--- EXERCISE GOAL ---
If a record holds a picture, skip the picture but print everything else exactly.

☆ ☆ ☆

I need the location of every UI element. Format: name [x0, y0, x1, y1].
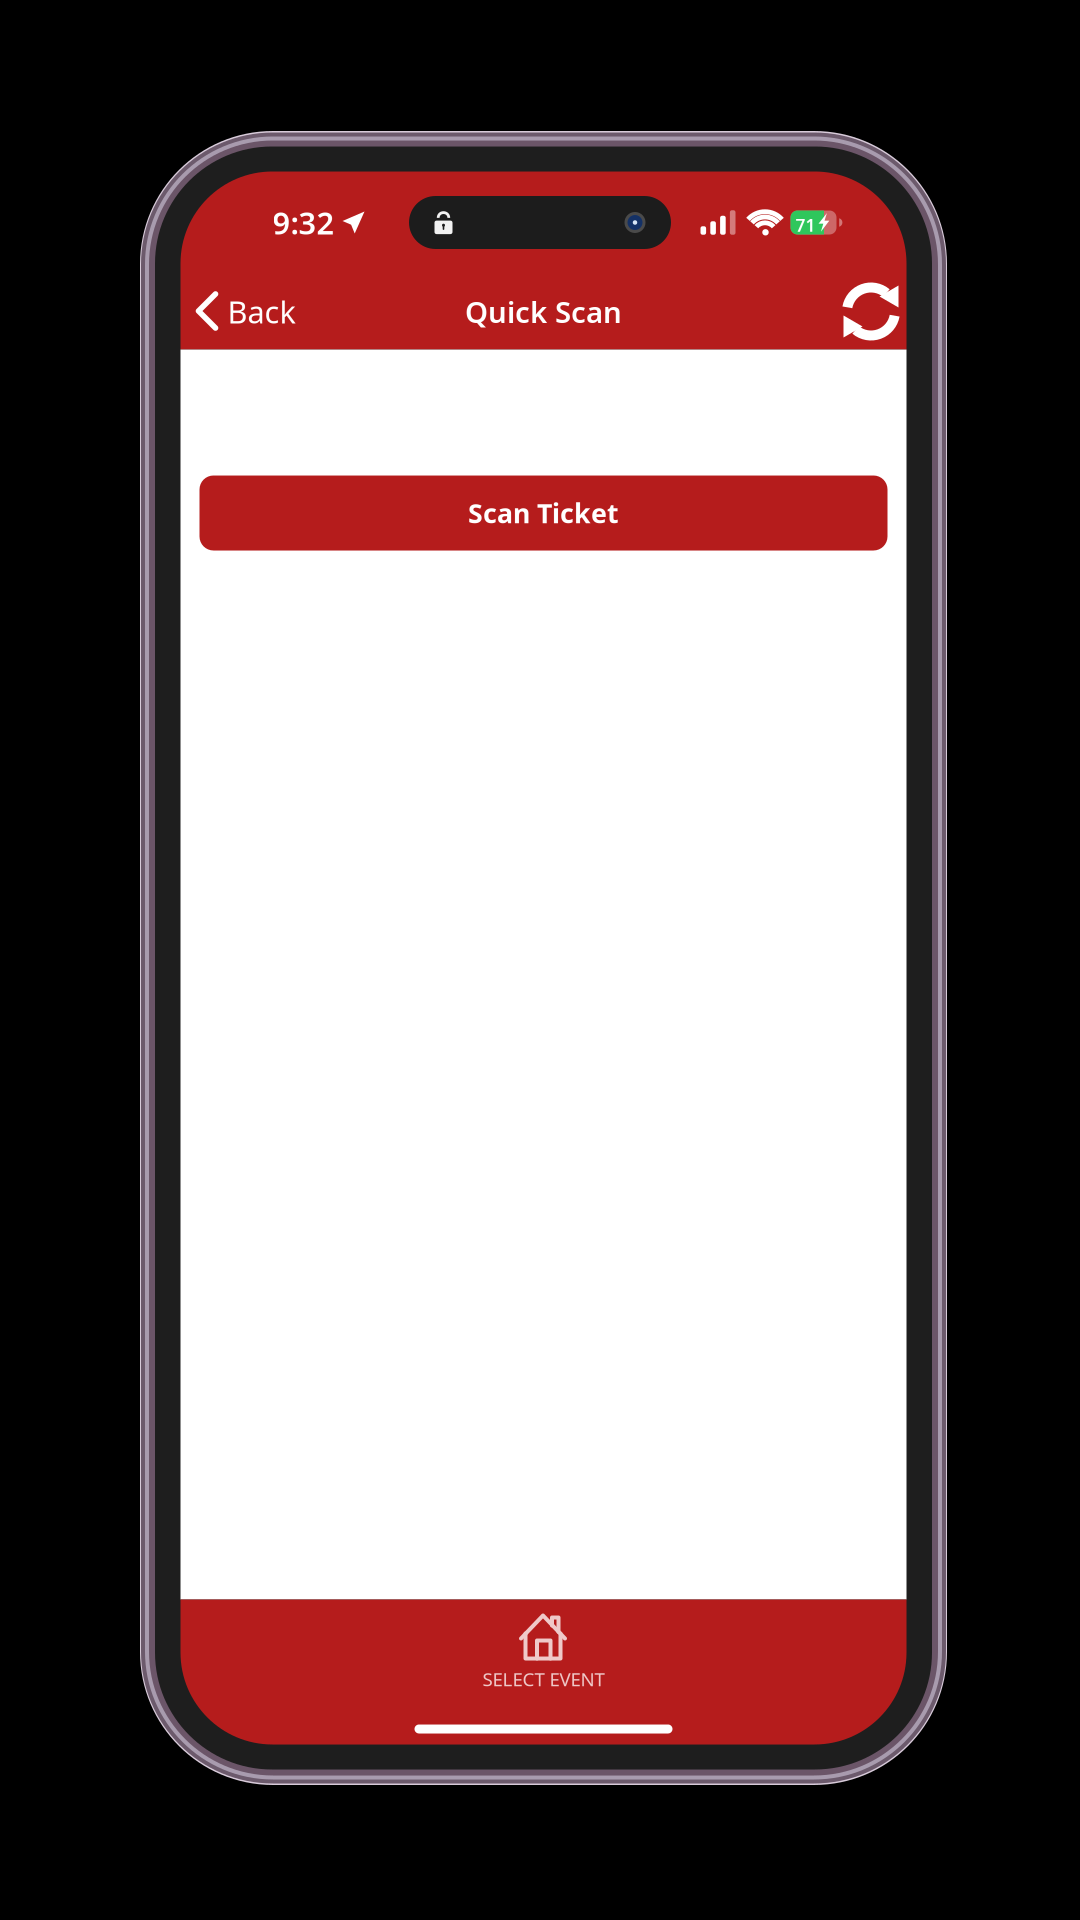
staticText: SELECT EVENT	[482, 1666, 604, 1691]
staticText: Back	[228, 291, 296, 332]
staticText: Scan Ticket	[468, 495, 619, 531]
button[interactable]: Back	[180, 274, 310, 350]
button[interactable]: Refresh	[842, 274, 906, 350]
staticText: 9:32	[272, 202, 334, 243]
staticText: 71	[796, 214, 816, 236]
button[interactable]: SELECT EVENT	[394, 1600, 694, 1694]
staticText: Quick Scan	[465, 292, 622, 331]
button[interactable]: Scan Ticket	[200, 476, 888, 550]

☆ ☆ ☆

--- REPLY ---
I need the location of every UI element. Format: name [x0, y0, x1, y1].
staticText: SELECT EVENT	[482, 1666, 604, 1691]
staticText: Back	[228, 291, 296, 332]
staticText: Scan Ticket	[468, 495, 619, 531]
button[interactable]: Back	[180, 274, 310, 350]
button[interactable]: Refresh	[842, 274, 906, 350]
staticText: 9:32	[272, 202, 334, 243]
staticText: 71	[796, 214, 816, 236]
button[interactable]: SELECT EVENT	[394, 1600, 694, 1694]
staticText: Quick Scan	[465, 292, 622, 331]
button[interactable]: Scan Ticket	[200, 476, 888, 550]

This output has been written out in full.